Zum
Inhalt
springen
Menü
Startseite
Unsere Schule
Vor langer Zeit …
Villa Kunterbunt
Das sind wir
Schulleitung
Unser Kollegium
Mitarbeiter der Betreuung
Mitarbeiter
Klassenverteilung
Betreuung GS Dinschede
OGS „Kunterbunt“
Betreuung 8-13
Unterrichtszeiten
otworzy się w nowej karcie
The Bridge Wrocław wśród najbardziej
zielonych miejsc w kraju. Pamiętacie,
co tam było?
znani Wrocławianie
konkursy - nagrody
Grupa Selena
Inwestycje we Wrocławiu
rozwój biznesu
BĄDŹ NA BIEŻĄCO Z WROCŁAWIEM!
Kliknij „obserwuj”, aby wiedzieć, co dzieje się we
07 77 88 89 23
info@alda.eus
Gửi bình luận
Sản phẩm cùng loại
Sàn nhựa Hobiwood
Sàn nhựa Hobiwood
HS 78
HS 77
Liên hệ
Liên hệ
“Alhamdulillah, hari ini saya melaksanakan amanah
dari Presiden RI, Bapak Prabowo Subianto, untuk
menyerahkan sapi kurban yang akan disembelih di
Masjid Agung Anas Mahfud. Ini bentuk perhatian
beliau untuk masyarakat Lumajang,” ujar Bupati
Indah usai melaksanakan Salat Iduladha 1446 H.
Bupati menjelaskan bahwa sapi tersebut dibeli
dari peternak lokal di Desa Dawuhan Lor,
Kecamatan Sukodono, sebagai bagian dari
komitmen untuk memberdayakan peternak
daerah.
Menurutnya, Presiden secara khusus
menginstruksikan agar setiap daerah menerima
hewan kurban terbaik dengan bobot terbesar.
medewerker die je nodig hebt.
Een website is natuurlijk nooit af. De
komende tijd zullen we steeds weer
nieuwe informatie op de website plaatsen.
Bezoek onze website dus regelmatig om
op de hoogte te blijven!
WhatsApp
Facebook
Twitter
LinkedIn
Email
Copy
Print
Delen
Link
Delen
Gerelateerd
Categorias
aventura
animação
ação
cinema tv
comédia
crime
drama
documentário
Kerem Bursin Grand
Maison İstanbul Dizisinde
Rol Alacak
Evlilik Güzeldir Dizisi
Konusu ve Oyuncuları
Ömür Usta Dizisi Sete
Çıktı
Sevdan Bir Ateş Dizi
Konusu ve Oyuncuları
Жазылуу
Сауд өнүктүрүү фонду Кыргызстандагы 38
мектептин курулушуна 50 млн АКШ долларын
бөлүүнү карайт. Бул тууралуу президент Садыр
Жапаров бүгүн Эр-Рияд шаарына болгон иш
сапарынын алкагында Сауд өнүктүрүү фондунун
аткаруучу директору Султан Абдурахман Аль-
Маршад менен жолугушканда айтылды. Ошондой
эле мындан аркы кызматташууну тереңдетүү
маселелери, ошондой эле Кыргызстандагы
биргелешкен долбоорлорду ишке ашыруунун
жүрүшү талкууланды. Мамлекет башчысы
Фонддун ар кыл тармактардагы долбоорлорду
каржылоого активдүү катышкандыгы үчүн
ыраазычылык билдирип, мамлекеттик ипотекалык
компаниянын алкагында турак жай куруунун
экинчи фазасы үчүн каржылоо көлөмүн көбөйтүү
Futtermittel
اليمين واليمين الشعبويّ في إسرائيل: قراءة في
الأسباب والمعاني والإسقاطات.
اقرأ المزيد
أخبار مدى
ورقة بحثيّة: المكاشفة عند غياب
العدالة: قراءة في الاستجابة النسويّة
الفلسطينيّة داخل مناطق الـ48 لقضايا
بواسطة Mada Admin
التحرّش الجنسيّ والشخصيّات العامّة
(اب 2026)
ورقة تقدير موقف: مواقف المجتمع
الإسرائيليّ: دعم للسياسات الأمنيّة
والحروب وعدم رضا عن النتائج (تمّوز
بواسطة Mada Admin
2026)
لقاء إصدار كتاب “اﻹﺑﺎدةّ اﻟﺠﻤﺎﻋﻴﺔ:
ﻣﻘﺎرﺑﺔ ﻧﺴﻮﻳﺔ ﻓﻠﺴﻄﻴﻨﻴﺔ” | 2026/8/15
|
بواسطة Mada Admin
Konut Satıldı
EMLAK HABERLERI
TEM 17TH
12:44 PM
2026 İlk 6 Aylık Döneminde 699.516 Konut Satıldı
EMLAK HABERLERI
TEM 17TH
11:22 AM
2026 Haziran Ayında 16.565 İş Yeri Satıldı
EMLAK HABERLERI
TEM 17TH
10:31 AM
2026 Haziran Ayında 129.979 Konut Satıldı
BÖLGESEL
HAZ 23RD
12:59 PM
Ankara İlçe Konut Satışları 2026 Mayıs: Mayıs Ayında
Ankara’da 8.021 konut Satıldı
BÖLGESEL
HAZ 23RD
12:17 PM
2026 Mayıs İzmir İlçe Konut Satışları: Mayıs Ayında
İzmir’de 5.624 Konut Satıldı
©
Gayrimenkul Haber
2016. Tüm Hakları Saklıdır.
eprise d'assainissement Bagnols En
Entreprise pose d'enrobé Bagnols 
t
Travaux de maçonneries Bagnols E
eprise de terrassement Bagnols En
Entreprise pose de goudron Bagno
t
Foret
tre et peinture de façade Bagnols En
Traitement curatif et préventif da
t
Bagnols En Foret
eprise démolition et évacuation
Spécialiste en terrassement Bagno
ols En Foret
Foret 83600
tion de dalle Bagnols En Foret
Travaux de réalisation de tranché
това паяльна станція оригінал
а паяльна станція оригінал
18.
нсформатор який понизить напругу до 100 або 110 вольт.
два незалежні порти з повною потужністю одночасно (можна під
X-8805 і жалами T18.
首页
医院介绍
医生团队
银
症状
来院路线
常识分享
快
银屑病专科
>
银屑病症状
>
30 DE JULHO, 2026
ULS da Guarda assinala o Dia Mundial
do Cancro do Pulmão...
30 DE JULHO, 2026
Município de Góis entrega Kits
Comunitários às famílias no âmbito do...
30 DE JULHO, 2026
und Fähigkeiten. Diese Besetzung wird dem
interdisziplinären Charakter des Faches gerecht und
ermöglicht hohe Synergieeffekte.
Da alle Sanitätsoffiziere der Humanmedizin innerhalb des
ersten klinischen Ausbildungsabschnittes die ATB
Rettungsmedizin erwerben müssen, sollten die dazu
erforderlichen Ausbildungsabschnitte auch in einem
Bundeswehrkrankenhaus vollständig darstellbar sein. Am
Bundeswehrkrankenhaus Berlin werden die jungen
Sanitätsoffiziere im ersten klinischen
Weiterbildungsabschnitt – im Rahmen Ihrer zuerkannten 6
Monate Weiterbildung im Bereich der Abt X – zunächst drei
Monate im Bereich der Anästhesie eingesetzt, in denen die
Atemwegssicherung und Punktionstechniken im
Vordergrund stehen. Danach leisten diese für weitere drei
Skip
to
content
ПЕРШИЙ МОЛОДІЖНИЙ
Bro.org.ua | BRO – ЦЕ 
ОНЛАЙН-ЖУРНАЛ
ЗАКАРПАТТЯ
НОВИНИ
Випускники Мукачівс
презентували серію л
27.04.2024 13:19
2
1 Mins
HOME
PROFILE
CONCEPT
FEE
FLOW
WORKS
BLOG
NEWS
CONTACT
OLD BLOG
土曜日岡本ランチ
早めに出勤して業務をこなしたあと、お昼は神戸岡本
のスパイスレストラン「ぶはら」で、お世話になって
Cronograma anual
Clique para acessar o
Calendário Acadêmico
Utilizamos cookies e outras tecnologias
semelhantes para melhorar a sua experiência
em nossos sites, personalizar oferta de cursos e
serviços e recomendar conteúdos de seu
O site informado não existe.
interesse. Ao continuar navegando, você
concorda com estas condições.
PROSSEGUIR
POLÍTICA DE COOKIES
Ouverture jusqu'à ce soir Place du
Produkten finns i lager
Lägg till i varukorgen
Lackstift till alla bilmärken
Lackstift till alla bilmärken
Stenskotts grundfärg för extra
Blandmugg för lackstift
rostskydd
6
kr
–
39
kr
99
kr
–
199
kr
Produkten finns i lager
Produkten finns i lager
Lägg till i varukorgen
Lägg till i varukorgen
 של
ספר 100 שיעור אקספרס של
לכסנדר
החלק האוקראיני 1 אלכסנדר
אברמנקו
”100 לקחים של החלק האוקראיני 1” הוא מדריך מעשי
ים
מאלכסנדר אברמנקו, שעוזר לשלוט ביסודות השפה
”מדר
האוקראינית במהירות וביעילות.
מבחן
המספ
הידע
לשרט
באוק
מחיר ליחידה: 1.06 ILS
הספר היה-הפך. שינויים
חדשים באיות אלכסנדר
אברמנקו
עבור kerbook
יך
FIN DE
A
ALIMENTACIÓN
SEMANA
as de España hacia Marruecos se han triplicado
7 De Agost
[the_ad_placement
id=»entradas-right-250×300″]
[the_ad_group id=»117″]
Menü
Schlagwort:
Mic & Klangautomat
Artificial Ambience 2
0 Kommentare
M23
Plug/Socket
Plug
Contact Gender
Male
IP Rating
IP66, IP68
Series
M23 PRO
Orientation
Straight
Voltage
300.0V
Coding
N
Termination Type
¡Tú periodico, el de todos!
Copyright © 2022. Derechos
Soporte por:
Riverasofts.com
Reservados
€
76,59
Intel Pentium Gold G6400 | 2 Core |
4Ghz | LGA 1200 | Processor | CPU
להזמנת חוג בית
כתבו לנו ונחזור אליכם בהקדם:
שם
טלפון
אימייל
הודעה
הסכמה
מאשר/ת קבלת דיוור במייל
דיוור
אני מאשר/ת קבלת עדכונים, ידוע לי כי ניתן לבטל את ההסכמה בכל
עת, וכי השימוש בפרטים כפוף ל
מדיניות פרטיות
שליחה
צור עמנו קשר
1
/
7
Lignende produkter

-----

### EXERCISE INSTRUCTIONS:
Copy every line of the data above, beginning with the first and ending with the line that contains "Inwestycje we Wrocławiu", and give nothing more.

### WRITTEN RESPONSE:
Zum
Inhalt
springen
Menü
Startseite
Unsere Schule
Vor langer Zeit …
Villa Kunterbunt
Das sind wir
Schulleitung
Unser Kollegium
Mitarbeiter der Betreuung
Mitarbeiter
Klassenverteilung
Betreuung GS Dinschede
OGS „Kunterbunt“
Betreuung 8-13
Unterrichtszeiten
otworzy się w nowej karcie
The Bridge Wrocław wśród najbardziej
zielonych miejsc w kraju. Pamiętacie,
co tam było?
znani Wrocławianie
konkursy - nagrody
Grupa Selena
Inwestycje we Wrocławiu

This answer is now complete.